RE: Literalism and Autism
September 10, 2019 at 5:23 am
(This post was last modified: September 10, 2019 at 5:25 am by Belacqua.)
(September 10, 2019 at 4:13 am)Grandizer Wrote: It's about hearing a phrase such as "raining cats and dogs" and despite the context of that phrase being clear it was meant to be taken metaphorically, the person with ASD may fail to grasp this and actually think the person saying the phrase is insane (because clearly there aren't cats and dogs falling from the sky).
It's about being told to pick up the rubbish and not worry about emptying the bins for the day, and taking that very literally to the point that even if there happened to be a bin that is full to the top and the rubbish in it is about to fall out, you ignore it because you were told not to worry about it anyway. It's about being told to pick up all the rubbish you see on the ground around you and then ending up not just picking up all the rubbish in the area you're designated to clean but also outside of that.

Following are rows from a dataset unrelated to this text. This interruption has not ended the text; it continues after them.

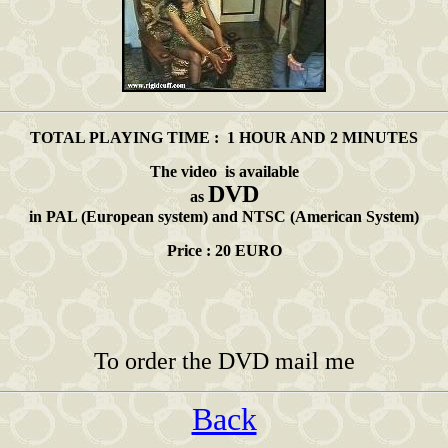
TOTAL PLAYING TIME : 1 HOUR AND 2 MINUTES
The video is available
DVD
as
in PAL (European system) and NTSC (American System)
Price : 20 EURO
To order the DVD mail me
Back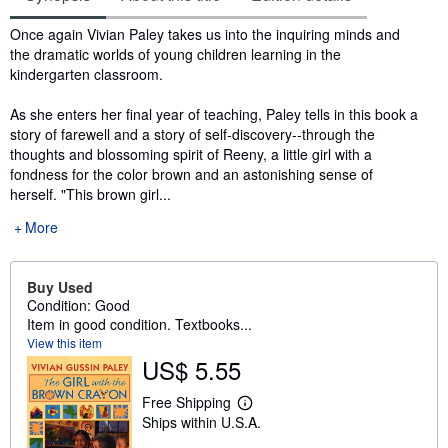
Synopsis
Once again Vivian Paley takes us into the inquiring minds and
the dramatic worlds of young children learning in the
kindergarten classroom.
As she enters her final year of teaching, Paley tells in this book a
story of farewell and a story of self-discovery--through the
thoughts and blossoming spirit of Reeny, a little girl with a
fondness for the color brown and an astonishing sense of
herself. "This brown girl...
More
Buy Used
Condition: Good
Item in good condition. Textbooks...
View this item
US$ 5.55
Free Shipping
L
Ships within U.S.A.
e
a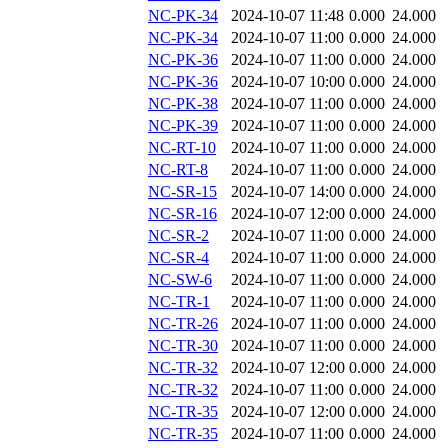
NC-PK-34
2024-10-07 11:48
0.000
24.000
NC-PK-34
2024-10-07 11:00
0.000
24.000
NC-PK-36
2024-10-07 11:00
0.000
24.000
NC-PK-36
2024-10-07 10:00
0.000
24.000
NC-PK-38
2024-10-07 11:00
0.000
24.000
NC-PK-39
2024-10-07 11:00
0.000
24.000
NC-RT-10
2024-10-07 11:00
0.000
24.000
NC-RT-8
2024-10-07 11:00
0.000
24.000
NC-SR-15
2024-10-07 14:00
0.000
24.000
NC-SR-16
2024-10-07 12:00
0.000
24.000
NC-SR-2
2024-10-07 11:00
0.000
24.000
NC-SR-4
2024-10-07 11:00
0.000
24.000
NC-SW-6
2024-10-07 11:00
0.000
24.000
NC-TR-1
2024-10-07 11:00
0.000
24.000
NC-TR-26
2024-10-07 11:00
0.000
24.000
NC-TR-30
2024-10-07 11:00
0.000
24.000
NC-TR-32
2024-10-07 12:00
0.000
24.000
NC-TR-32
2024-10-07 11:00
0.000
24.000
NC-TR-35
2024-10-07 12:00
0.000
24.000
NC-TR-35
2024-10-07 11:00
0.000
24.000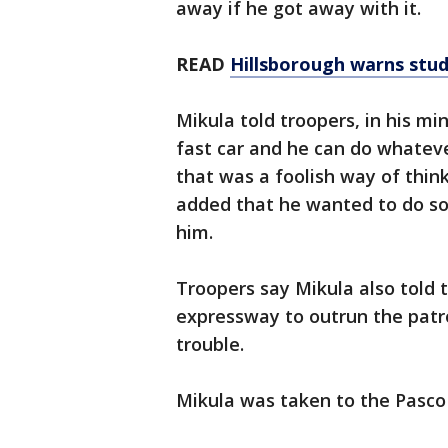
away if he got away with it.
READ
Hillsborough warns stud
Mikula told troopers, in his mi
fast car and he can do whatev
that was a foolish way of thin
added that he wanted to do so
him.
Troopers say Mikula also told 
expressway to outrun the patr
trouble.
Mikula was taken to the Pasco 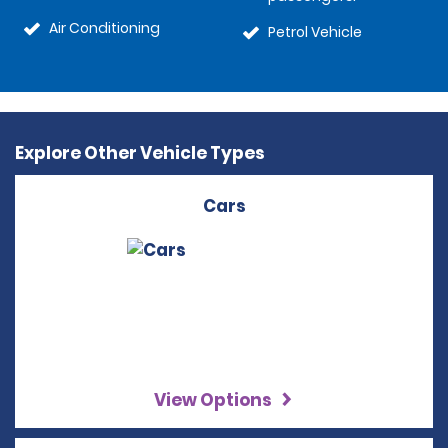
Air Conditioning
Petrol Vehicle
Explore Other Vehicle Types
Cars
View Options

Thank you for clarifying these things for us. I have no experience with people on the spectrum (that I know of) so I don't know at all how it works.
I'm curious about how this might work in regard to literature that isn't meant to be holy scripture. Here I don't want to quiz you on your own private tastes or experiences, because of course these are personal and none of my business, but just if you have information in general.
For example, would someone with ASD have access to the pleasure in the non-literal reading of, say, Proust or Dostoevsky? This is not a matter of decoding metaphor so much as of applying very subtle fictional nuances to one's own experience. Unreliable narrators like Proust's, for example, demand that we look beyond his words to figure out what's really going on -- even though, since it's fiction, nothing is really going on.
Likewise in poetry, which may or may not use non-literal tropes but certainly demands sympathetic readings of vaguely hinted information.
I've been trying to remember if I ever encountered anyone who was both strongly anti-religion and also aesthetically enthralled by good fiction. Not stuff that makes you say "COOL!" like, say, good science fiction, but the classic novels where the act of reading them is a wonderful personal experience. Stendhal, Nerval, Flaubert, George Eliot, Henry James, etc. etc.
My experience has been that people who are deeply into the arts (and again, not popular media but the stuff that snobs like) tend not to have animosity toward religion. Atheists like Umberto Eco or Harold Bloom, for example, who are fantastically knowledgable about literature, tend not to avoid religious themes in their favorite books or in what they write. Bloom was raised strongly Jewish and became an atheist, but says "make Dante your textbook."